An anode cap 1014 closes the cylindrical case 1002. The anode cap 1014 is insulated from the cylindrical case 1002 by an insulating sealing ring 1016. An anode contact 1018 connects the anode cap 1002 to the fabric 1004. The cathode foil 1008 is electrically connected to the case 1002.
In charging the battery 1000 an electrical potential is applied between the case 1002 and the anode cap 1018 so as to bias the fabric 1004 negatively with respect to the foil 1008. Under such bias, the water is decomposed into hydrogen, and a hydroxyl ion. The hydrogen produced is absorbed in the fabric 1004, and the hydroxyl ion oxidizes nickel hydroxide at the cathode foil 1008 forming nickel oxyhydroxide. In discharging the battery 1000, the hydrogen stored in the fabric 1004 gives up an electron and reacts with a hydroxyl ion form water. At the cathode foil a free electrons received from the anode cap 1004 via the case 1002 reduces nickel oxyhydroxide again forming nickel hydroxide. Analogous reactions occur if a cathode foils 1008 that includes materials other than nickel are used.
FIG. 11 is a flow chart of a method 1100 of manufacturing the fabrics 1247041004 used in hydrogen storage devices shown in FIGS. 1,2,7,8 and the battery shown in FIG. 10 according to the preferred embodiment of the invention. In step 1102 carbon nanotubes and/or carbon nanofibers are carded in order to arrange them more parallel to each other. In step 1104 the carbon nanotubes and/or carbon nanofibers are intermingled with elastomeric fibers. The order of the preceding two steps 1102,1104 is alternatively interchanged. In step 1106 the carbon nanotubes and/or carbon nanofibers and the elastomeric fibers are spun into a yarn. The blended twisted yarn 300 illustrated in FIG. 3, or the core spun yarn 400 illustrated in FIG. 4 can be produced in step 1106. In step 1108 the yarn obtained in the preceding step 1106 is woven or knitted into the fabric.
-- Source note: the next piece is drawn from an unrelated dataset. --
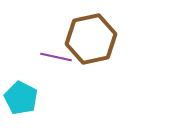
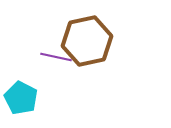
brown hexagon: moved 4 px left, 2 px down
According to an alternative embodiment of the invention carbon nanofibers and/or carbon nanotubes are first carded and spun to produce carbon nanofiber and/or carbon nanotube threads which are then spun with elastomeric fibers to form yarns.
While the preferred and other embodiments of the invention have been illustrated and described, it will be clear that the invention is not so limited. Numerous modifications, changes, variations, substitutions, and equivalents will occur to those of ordinary skill in the art without departing from the spirit and scope of the present invention as defined by the following claims.